▸ **RECORDS SHOWN**:

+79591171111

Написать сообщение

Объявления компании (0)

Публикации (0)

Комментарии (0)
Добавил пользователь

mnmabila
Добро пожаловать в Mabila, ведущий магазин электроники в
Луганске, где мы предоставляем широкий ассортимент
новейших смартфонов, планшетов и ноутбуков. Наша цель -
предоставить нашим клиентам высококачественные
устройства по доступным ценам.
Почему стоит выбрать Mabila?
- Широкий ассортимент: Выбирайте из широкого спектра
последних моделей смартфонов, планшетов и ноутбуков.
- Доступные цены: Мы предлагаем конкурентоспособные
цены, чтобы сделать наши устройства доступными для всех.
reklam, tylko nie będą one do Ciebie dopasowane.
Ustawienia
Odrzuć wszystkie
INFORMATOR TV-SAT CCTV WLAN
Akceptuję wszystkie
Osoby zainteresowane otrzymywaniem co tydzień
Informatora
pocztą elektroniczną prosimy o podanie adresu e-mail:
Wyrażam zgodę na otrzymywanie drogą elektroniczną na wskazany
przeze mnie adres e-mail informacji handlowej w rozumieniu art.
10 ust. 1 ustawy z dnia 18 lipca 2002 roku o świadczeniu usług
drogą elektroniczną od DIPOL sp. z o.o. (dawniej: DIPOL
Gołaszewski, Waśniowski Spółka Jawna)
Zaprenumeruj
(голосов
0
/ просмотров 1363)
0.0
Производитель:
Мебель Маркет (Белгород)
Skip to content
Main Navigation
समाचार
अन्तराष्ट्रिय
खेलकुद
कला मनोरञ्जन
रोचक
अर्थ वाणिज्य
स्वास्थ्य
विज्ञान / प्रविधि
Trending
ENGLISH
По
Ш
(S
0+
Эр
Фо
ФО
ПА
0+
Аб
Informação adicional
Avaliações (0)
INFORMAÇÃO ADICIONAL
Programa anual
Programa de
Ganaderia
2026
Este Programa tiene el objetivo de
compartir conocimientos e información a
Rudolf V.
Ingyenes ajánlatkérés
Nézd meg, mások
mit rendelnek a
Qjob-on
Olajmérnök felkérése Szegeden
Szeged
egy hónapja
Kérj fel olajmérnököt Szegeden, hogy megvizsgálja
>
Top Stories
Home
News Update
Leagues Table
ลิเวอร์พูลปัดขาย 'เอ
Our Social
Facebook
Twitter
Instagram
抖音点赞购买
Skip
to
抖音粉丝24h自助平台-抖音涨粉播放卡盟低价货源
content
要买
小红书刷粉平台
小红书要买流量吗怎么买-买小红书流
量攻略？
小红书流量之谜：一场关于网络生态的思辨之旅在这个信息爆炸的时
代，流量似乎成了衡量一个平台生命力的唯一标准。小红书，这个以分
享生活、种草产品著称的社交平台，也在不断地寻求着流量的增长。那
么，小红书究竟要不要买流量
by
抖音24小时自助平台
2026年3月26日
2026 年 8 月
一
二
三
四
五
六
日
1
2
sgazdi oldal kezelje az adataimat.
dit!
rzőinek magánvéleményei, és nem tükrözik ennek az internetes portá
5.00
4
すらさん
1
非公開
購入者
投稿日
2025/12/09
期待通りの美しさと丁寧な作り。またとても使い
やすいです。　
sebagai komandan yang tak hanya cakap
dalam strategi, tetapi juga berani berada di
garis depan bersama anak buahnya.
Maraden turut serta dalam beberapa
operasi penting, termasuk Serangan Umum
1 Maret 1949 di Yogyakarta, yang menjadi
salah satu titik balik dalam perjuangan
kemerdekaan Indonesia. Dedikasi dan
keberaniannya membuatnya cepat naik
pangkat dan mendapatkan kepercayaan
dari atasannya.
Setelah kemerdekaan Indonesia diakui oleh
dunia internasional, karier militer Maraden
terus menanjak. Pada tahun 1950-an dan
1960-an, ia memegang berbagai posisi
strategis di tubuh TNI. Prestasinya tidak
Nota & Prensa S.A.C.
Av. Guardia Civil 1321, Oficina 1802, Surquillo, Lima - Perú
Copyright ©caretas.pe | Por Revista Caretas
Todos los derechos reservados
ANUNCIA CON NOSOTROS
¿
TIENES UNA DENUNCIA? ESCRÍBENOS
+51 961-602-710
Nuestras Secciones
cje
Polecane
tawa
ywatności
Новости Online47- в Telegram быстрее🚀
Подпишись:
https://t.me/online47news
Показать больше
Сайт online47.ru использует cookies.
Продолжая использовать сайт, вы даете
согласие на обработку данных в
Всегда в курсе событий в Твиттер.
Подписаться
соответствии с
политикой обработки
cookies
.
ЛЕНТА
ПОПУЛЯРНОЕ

▸ **WORK REQUIRED**: Copy the entries above exactly, so that each line matches the original.

▸ **TASK RESULT**:

+79591171111

Написать сообщение

Объявления компании (0)

Публикации (0)

Комментарии (0)
Добавил пользователь

mnmabila
Добро пожаловать в Mabila, ведущий магазин электроники в
Луганске, где мы предоставляем широкий ассортимент
новейших смартфонов, планшетов и ноутбуков. Наша цель -
предоставить нашим клиентам высококачественные
устройства по доступным ценам.
Почему стоит выбрать Mabila?
- Широкий ассортимент: Выбирайте из широкого спектра
последних моделей смартфонов, планшетов и ноутбуков.
- Доступные цены: Мы предлагаем конкурентоспособные
цены, чтобы сделать наши устройства доступными для всех.
reklam, tylko nie będą one do Ciebie dopasowane.
Ustawienia
Odrzuć wszystkie
INFORMATOR TV-SAT CCTV WLAN
Akceptuję wszystkie
Osoby zainteresowane otrzymywaniem co tydzień
Informatora
pocztą elektroniczną prosimy o podanie adresu e-mail:
Wyrażam zgodę na otrzymywanie drogą elektroniczną na wskazany
przeze mnie adres e-mail informacji handlowej w rozumieniu art.
10 ust. 1 ustawy z dnia 18 lipca 2002 roku o świadczeniu usług
drogą elektroniczną od DIPOL sp. z o.o. (dawniej: DIPOL
Gołaszewski, Waśniowski Spółka Jawna)
Zaprenumeruj
(голосов
0
/ просмотров 1363)
0.0
Производитель:
Мебель Маркет (Белгород)
Skip to content
Main Navigation
समाचार
अन्तराष्ट्रिय
खेलकुद
कला मनोरञ्जन
रोचक
अर्थ वाणिज्य
स्वास्थ्य
विज्ञान / प्रविधि
Trending
ENGLISH
По
Ш
(S
0+
Эр
Фо
ФО
ПА
0+
Аб
Informação adicional
Avaliações (0)
INFORMAÇÃO ADICIONAL
Programa anual
Programa de
Ganaderia
2026
Este Programa tiene el objetivo de
compartir conocimientos e información a
Rudolf V.
Ingyenes ajánlatkérés
Nézd meg, mások
mit rendelnek a
Qjob-on
Olajmérnök felkérése Szegeden
Szeged
egy hónapja
Kérj fel olajmérnököt Szegeden, hogy megvizsgálja
>
Top Stories
Home
News Update
Leagues Table
ลิเวอร์พูลปัดขาย 'เอ
Our Social
Facebook
Twitter
Instagram
抖音点赞购买
Skip
to
抖音粉丝24h自助平台-抖音涨粉播放卡盟低价货源
content
要买
小红书刷粉平台
小红书要买流量吗怎么买-买小红书流
量攻略？
小红书流量之谜：一场关于网络生态的思辨之旅在这个信息爆炸的时
代，流量似乎成了衡量一个平台生命力的唯一标准。小红书，这个以分
享生活、种草产品著称的社交平台，也在不断地寻求着流量的增长。那
么，小红书究竟要不要买流量
by
抖音24小时自助平台
2026年3月26日
2026 年 8 月
一
二
三
四
五
六
日
1
2
sgazdi oldal kezelje az adataimat.
dit!
rzőinek magánvéleményei, és nem tükrözik ennek az internetes portá
5.00
4
すらさん
1
非公開
購入者
投稿日
2025/12/09
期待通りの美しさと丁寧な作り。またとても使い
やすいです。　
sebagai komandan yang tak hanya cakap
dalam strategi, tetapi juga berani berada di
garis depan bersama anak buahnya.
Maraden turut serta dalam beberapa
operasi penting, termasuk Serangan Umum
1 Maret 1949 di Yogyakarta, yang menjadi
salah satu titik balik dalam perjuangan
kemerdekaan Indonesia. Dedikasi dan
keberaniannya membuatnya cepat naik
pangkat dan mendapatkan kepercayaan
dari atasannya.
Setelah kemerdekaan Indonesia diakui oleh
dunia internasional, karier militer Maraden
terus menanjak. Pada tahun 1950-an dan
1960-an, ia memegang berbagai posisi
strategis di tubuh TNI. Prestasinya tidak
Nota & Prensa S.A.C.
Av. Guardia Civil 1321, Oficina 1802, Surquillo, Lima - Perú
Copyright ©caretas.pe | Por Revista Caretas
Todos los derechos reservados
ANUNCIA CON NOSOTROS
¿
TIENES UNA DENUNCIA? ESCRÍBENOS
+51 961-602-710
Nuestras Secciones
cje
Polecane
tawa
ywatności
Новости Online47- в Telegram быстрее🚀
Подпишись:
https://t.me/online47news
Показать больше
Сайт online47.ru использует cookies.
Продолжая использовать сайт, вы даете
согласие на обработку данных в
Всегда в курсе событий в Твиттер.
Подписаться
соответствии с
политикой обработки
cookies
.
ЛЕНТА
ПОПУЛЯРНОЕ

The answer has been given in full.